You ride in the car, Madam shouts orders tell you to behave, to be nice, to smile, and to not cry. Don’t cry – Madam orders – don’t disappoint her. You don’t want to fail Madam, fearing the retribution if you do.

You arrive outside a hotel. Madam takes your hand and leads you inside. You go passed the front desk, up the elevator, to a room. Madam kneels down and fixes your dress, which got disheveled in the car. She gives you a final warning, the smoke from her cigarette making you cough. Knocking on the door she motions for you to stand straighter, and hits your arms crossed against your chest.

A man opens the door. He is dressed in a suit, though he does not wear the coat. He is finishing a drink. He calls Madam by her first name, his eyes immediately taking you in.

“I don’t disappoint.” Madam says. Taking your hand she makes you spin around. The man chuckles, saying Madam does not. “And she is fresh to the city. I bought her to you first. Been here a matter of hours.” The man looks to Madam for a second then back to you.

“I assume that means she’ll cost more.”

“But be worth every penny.”

The man shrugs and reaches into his pants pocket. Pulling out some bills he hands them to Madam as she pushes you inside.

“I’ll be back at nine.” You watch the door close on Madam, petrified to the core.

You were shaking when Madam came back. Sitting in the chair of the hotel room the man has already forgotten you. He lies on the bed, fresh with your blood, and watches TV. You stare at the red spot, feeling the blood between your legs. You don’t know what happened, it happened to quick. The man ravaged you and then it was done. He tore at your clothes, ripped your dress, he called you lovely as his hands traveled you. You tried to roll away, to close up, but he pried you apart, and then… Pain. You look at your dress, torn and soiled, wondering if Madam meant for this to happen. Surely she’ll defend you when she comes. Surely what this man did was wrong. Surely… But when she comes she smiles at the blood on the bed, asking the man how it was. Trembling you accept her hand, wanting to be out of the man’s sight. She does not seem angry at what the man did to you, but pleased. She asks if she should bring you back. The man shrugs and calls you boring.

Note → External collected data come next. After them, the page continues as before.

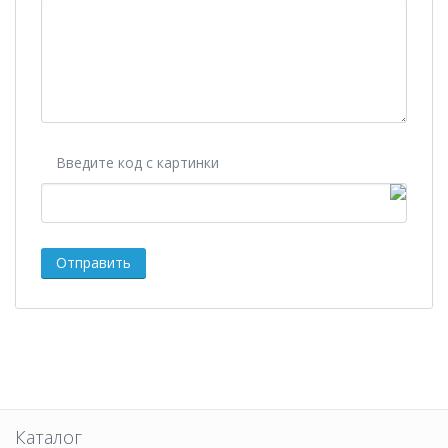
Введите код с картинки
Каталог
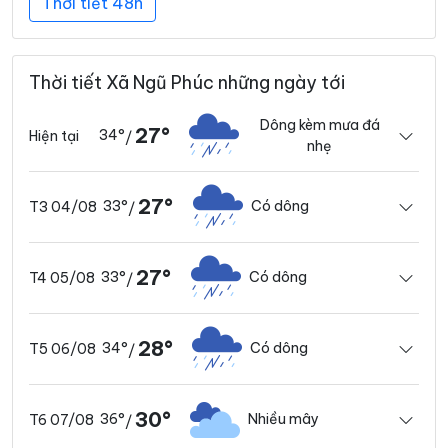
Thời tiết 48h
Thời tiết Xã Ngũ Phúc những ngày tới
Dông kèm mưa đá
27°
34°
Hiện tại
/
nhẹ
27°
33°
Có dông
T3 04/08
/
27°
33°
Có dông
T4 05/08
/
28°
34°
Có dông
T5 06/08
/
30°
36°
Nhiều mây
T6 07/08
/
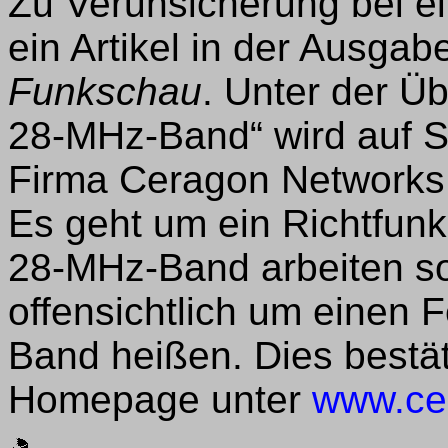
Zu Verunsicherung bei e
ein Artikel in der Ausgab
Funkschau
. Unter der Üb
28-MHz-Band“ wird auf Se
Firma Ceragon Networks L
Es geht um ein Richtfunk
28-MHz-Band arbeiten sol
offensichtlich um einen 
Band heißen. Dies bestäti
Homepage unter
www.ce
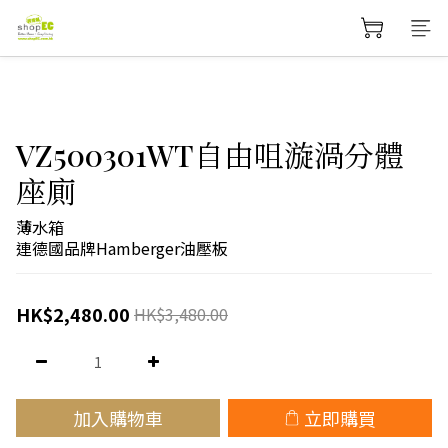
VZ500301WT自由咀漩渦分體
座廁
薄水箱
連德國品牌Hamberger油壓板
HK$2,480.00
HK$3,480.00
加入購物車
立即購買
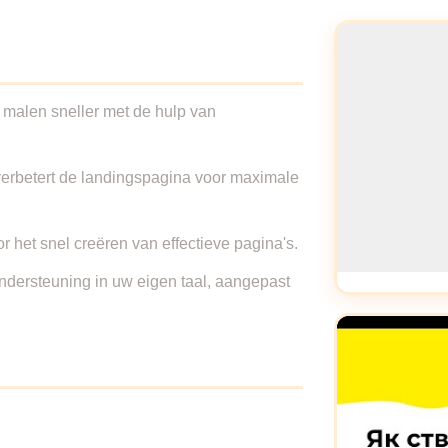
e malen sneller met de hulp van
 verbetert de landingspagina voor maximale
r het snel creëren van effectieve pagina's.
ndersteuning in uw eigen taal, aangepast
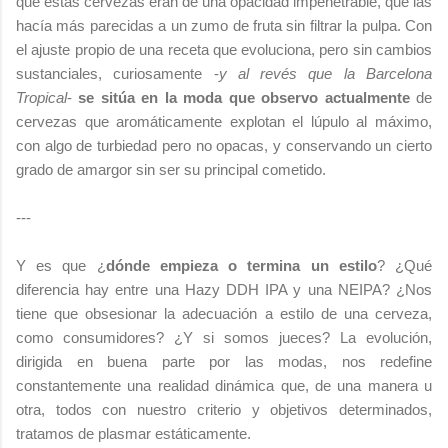
que estas cervezas eran de una opacidad impenetrable, que las
hacía más parecidas a un zumo de fruta sin filtrar la pulpa. Con
el ajuste propio de una receta que evoluciona, pero sin cambios
sustanciales, curiosamente -
y al revés que la Barcelona
Tropical
-
se sitúa en la moda que observo actualmente
de
cervezas que aromáticamente explotan el lúpulo al máximo,
con algo de turbiedad pero no opacas, y conservando un cierto
grado de amargor sin ser su principal cometido.
---
Y es que ¿
dónde empieza o termina un estilo
? ¿Qué
diferencia hay entre una Hazy DDH IPA y una NEIPA? ¿Nos
tiene que obsesionar la adecuación a estilo de una cerveza,
como consumidores? ¿Y si somos jueces? La evolución,
dirigida en buena parte por las modas, nos redefine
constantemente una realidad dinámica que, de una manera u
otra, todos con nuestro criterio y objetivos determinados,
tratamos de plasmar estáticamente.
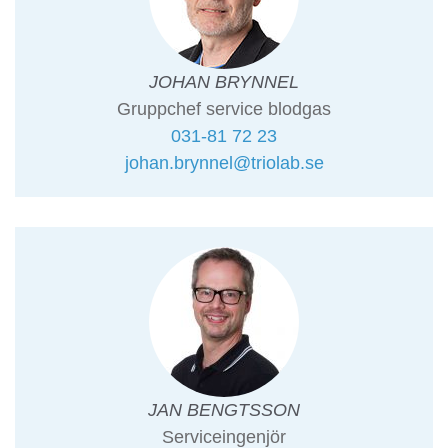
JOHAN BRYNNEL
Gruppchef service blodgas
031-81 72 23
johan.brynnel@triolab.se
JAN BENGTSSON
Serviceingenjör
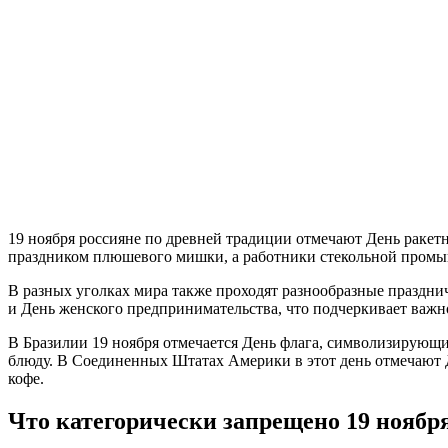
19 ноября россияне по древней традиции отмечают День ракетн
праздником плюшевого мишки, а работники стекольной промы
В разных уголках мира также проходят разнообразные праздни
и День женского предпринимательства, что подчеркивает важн
В Бразилии 19 ноября отмечается День флага, символизирующи
блюду. В Соединенных Штатах Америки в этот день отмечают 
кофе.
Что категорически запрещено 19 ноябр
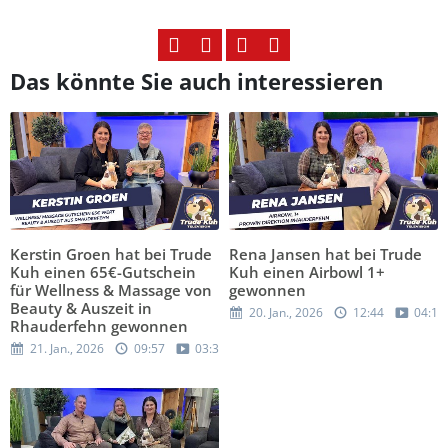
Das könnte Sie auch interessieren
Kerstin Groen hat bei Trude
Rena Jansen hat bei Trude
Kuh einen 65€-Gutschein
Kuh einen Airbowl 1+
für Wellness & Massage von
gewonnen
Beauty & Auszeit in
20. Jan., 2026
12:44
04:15
Rhauderfehn gewonnen
21. Jan., 2026
09:57
03:32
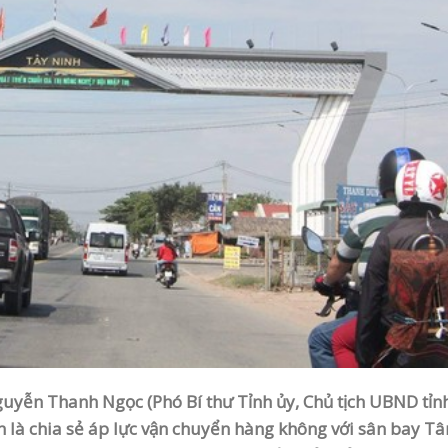
guyễn Thanh Ngọc (Phó Bí thư Tỉnh ủy, Chủ tịch UBND tỉn
h là chia sẻ áp lực vận chuyển hàng không với sân bay Tâ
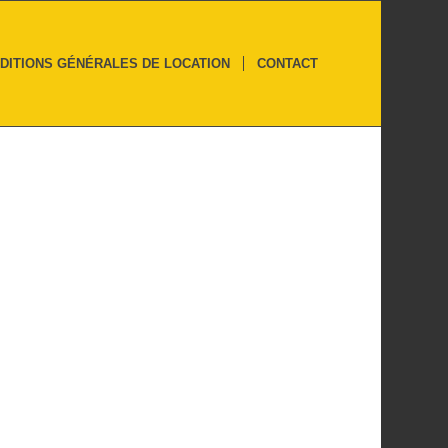
DITIONS GÉNÉRALES DE LOCATION
CONTACT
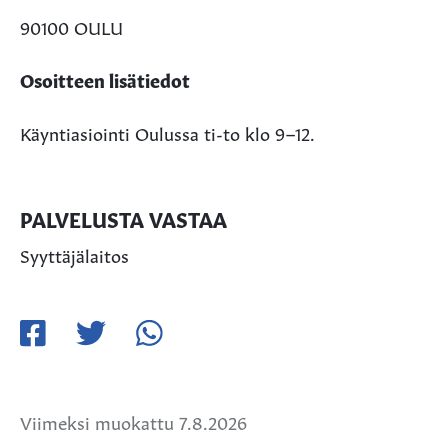
90100 OULU
Osoitteen lisätiedot
Käyntiasiointi Oulussa ti-to klo 9–12.
PALVELUSTA VASTAA
Syyttäjälaitos
Jaa
Jaa
Jaa
Facebookissa
Twitterissä
WhatsApissa
Viimeksi muokattu 7.8.2026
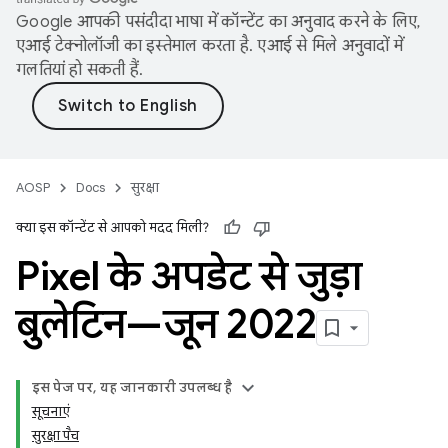
Google आपकी पसंदीदा भाषा में कॉन्टेंट का अनुवाद करने के लिए,
एआई टेक्नोलॉजी का इस्तेमाल करता है. एआई से मिले अनुवादों में
गलतियां हो सकती हैं.
AOSP
Docs
सुरक्षा
क्या इस कॉन्टेंट से आपको मदद मिली?
Pixel के अपडेट से जुड़ा
बुलेटिन—जून 2022
इस पेज पर, यह जानकारी उपलब्ध है
सूचनाएं
सुरक्षा पैच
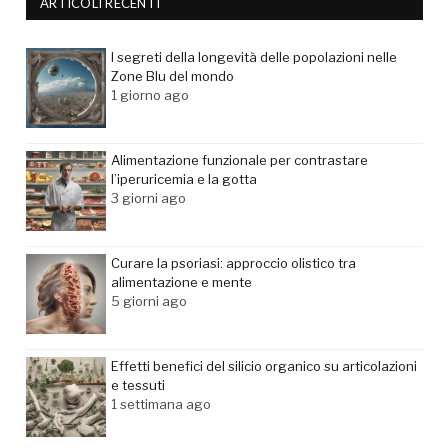
ARTICOLI RECENTI
I segreti della longevità delle popolazioni nelle
Zone Blu del mondo
1 giorno ago
Alimentazione funzionale per contrastare
l’iperuricemia e la gotta
3 giorni ago
Curare la psoriasi: approccio olistico tra
alimentazione e mente
5 giorni ago
Effetti benefici del silicio organico su articolazioni
e tessuti
1 settimana ago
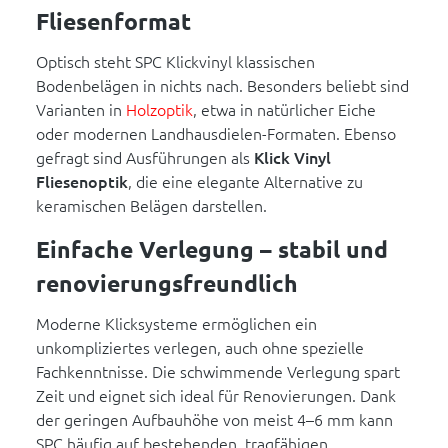
Fliesenformat
Optisch steht SPC Klickvinyl klassischen
Bodenbelägen in nichts nach. Besonders beliebt sind
Varianten in
Holzoptik
, etwa in natürlicher Eiche
oder modernen Landhausdielen-Formaten. Ebenso
gefragt sind Ausführungen als
Klick Vinyl
Fliesenoptik
, die eine elegante Alternative zu
keramischen Belägen darstellen.
Einfache Verlegung – stabil und
renovierungsfreundlich
Moderne Klicksysteme ermöglichen ein
unkompliziertes verlegen, auch ohne spezielle
Fachkenntnisse. Die schwimmende Verlegung spart
Zeit und eignet sich ideal für Renovierungen. Dank
der geringen Aufbauhöhe von meist 4–6 mm kann
SPC häufig auf bestehenden, tragfähigen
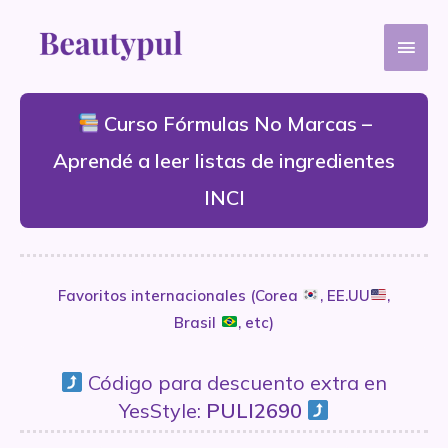
Ir
Men
al
contenido
princ
Curso Fórmulas No Marcas –
Aprendé a leer listas de ingredientes
INCI
Favoritos internacionales (Corea
, EE.UU
,
Brasil
, etc)
Código para descuento extra en
YesStyle:
PULI2690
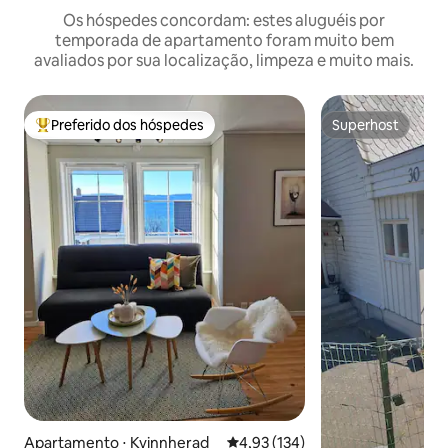
Os hóspedes concordam: estes aluguéis por
temporada de apartamento foram muito bem
avaliados por sua localização, limpeza e muito mais.
Preferido dos hóspedes
Superhost
Entre os melhores preferidos dos hóspedes
Superhost
Apartamento ⋅ Kvinnherad
4,93 de uma avaliação média de 
4,93 (134)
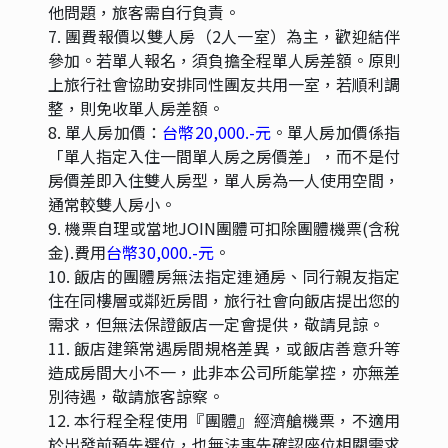
他問題，旅客需自行負責。
7. 團費報價以雙人房（2人一室）為主，歡迎結伴
參加。若單人報名，須負擔全程單人房差額。原則
上旅行社會協助安排同性團友共用一室，若順利調
整，則免收單人房差額。
8. 單人房加價：
台幣20,000.-元
。單人房加價係指
「單人指定入住一間單人房之房價差」，而不是付
房價差即入住雙人房型，單人房為一人使用空間，
通常較雙人房小。
9. 機票自理或當地JOIN團體可扣除團體機票(含稅
金).費用
台幣30,000.-元
。
10. 飯店的團體房無法指定連通房、同行親友指定
住在同樓層或鄰近房間，旅行社會向飯店提出您的
需求，但無法保證飯店一定會提供，敬請見諒。
11. 飯店建築常遇房間規格差異，或飯店善意升等
造成房間大小不一，此非本公司所能掌控，亦無差
別待遇，敬請旅客諒察。
12. 本行程全程使用『團體』經濟艙機票，不適用
於出發前預先選位，也無法事先確認座位相關需求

In the apartment Madam yells at you. She hits you for your torn dress, for your tears, for not making the man happy. She tells you to try harder – saying you owe her money. Your parents sold you to her, she starts talking about the cost of transportation, of food, of lodging, clothing, make-up – do you think this is free? You say your mom thought you were going to be a maid. Madam laughs, calls your mom stupid and tells you to forget her.

It’s hard to admit, but after all these months you cannot recall her face anymore. You cannot recall the outline of her nose or the shape of her hands. Her voice is only a tone – soft and soothing. You want to go home but cannot remember what that is.

Home – this is your home now, at least that’s what Nana keeps saying.